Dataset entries
= = = = = = =
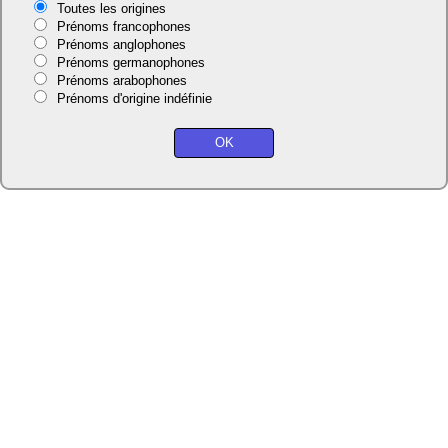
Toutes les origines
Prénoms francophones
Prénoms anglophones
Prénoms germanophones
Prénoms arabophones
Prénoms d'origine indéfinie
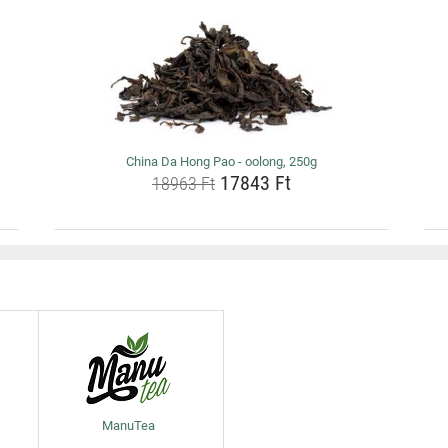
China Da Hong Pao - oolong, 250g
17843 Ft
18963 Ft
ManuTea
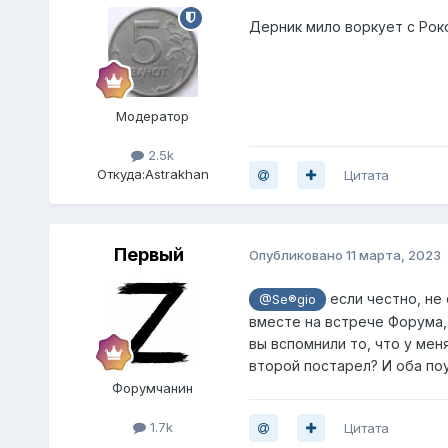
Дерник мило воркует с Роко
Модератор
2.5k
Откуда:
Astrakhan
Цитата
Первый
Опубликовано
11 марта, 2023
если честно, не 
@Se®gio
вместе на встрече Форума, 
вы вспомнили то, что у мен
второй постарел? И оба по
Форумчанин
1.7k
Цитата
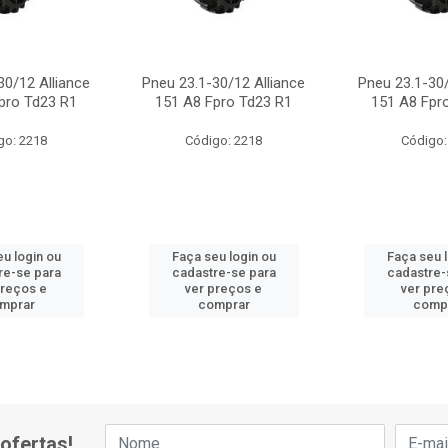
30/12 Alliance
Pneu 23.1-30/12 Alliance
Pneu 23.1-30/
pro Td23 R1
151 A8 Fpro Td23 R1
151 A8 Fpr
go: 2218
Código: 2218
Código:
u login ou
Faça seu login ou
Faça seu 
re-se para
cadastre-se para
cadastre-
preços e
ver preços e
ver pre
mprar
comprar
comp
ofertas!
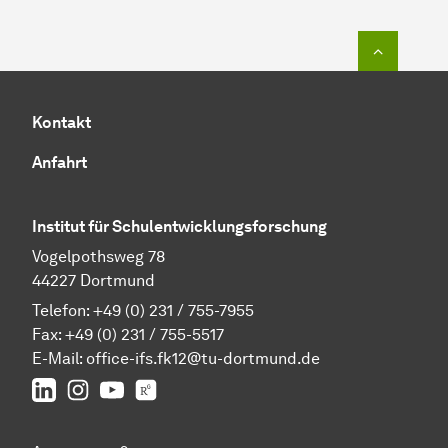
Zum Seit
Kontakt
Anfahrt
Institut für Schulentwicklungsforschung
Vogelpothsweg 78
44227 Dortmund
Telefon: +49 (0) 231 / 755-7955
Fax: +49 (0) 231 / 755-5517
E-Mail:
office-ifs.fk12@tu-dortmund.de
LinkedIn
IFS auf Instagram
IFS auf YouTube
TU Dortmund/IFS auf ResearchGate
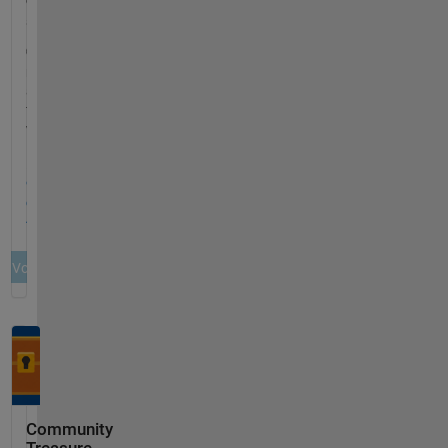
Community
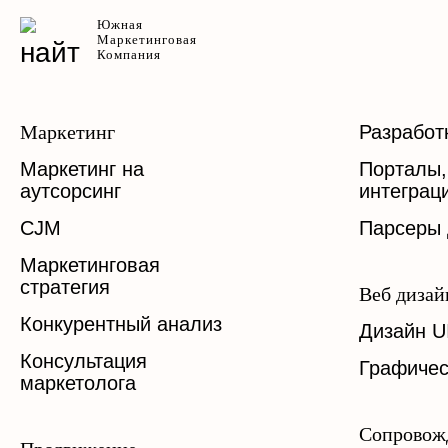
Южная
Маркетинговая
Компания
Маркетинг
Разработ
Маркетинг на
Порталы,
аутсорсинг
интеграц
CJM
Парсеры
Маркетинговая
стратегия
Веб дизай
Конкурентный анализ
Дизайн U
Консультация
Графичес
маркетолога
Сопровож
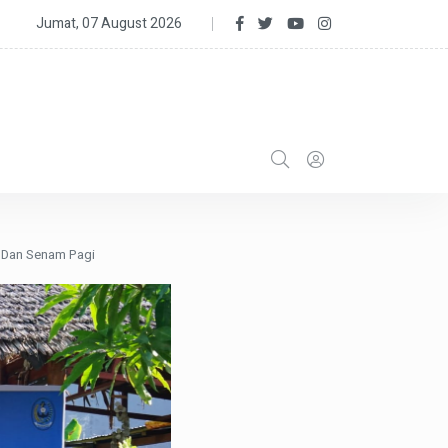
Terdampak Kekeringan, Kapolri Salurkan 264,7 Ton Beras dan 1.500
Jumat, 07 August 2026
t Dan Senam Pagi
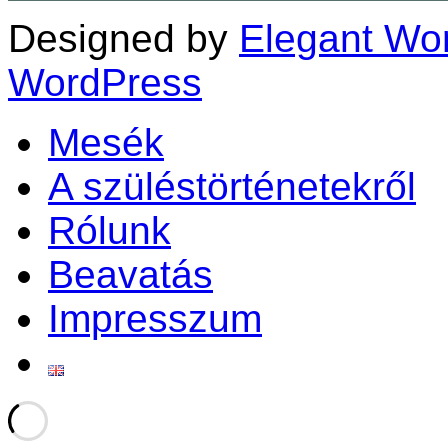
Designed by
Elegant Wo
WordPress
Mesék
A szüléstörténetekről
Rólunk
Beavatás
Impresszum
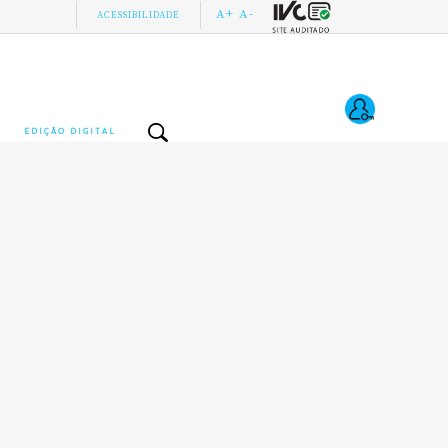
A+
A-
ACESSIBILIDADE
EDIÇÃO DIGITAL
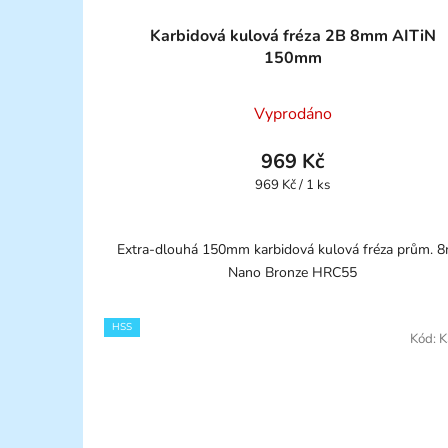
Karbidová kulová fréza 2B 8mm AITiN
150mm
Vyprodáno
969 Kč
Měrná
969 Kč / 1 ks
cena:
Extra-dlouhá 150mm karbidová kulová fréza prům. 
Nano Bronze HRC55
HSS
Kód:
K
= = = = = = =
**WHAT IS REQUIRED**
Gather up, from the records above, each line where the word "kulová" appears.

**SOLUTION TO THE PROBLEM**
Karbidová kulová fréza 2B 8mm AITiN
Extra-dlouhá 150mm karbidová kulová fréza prům. 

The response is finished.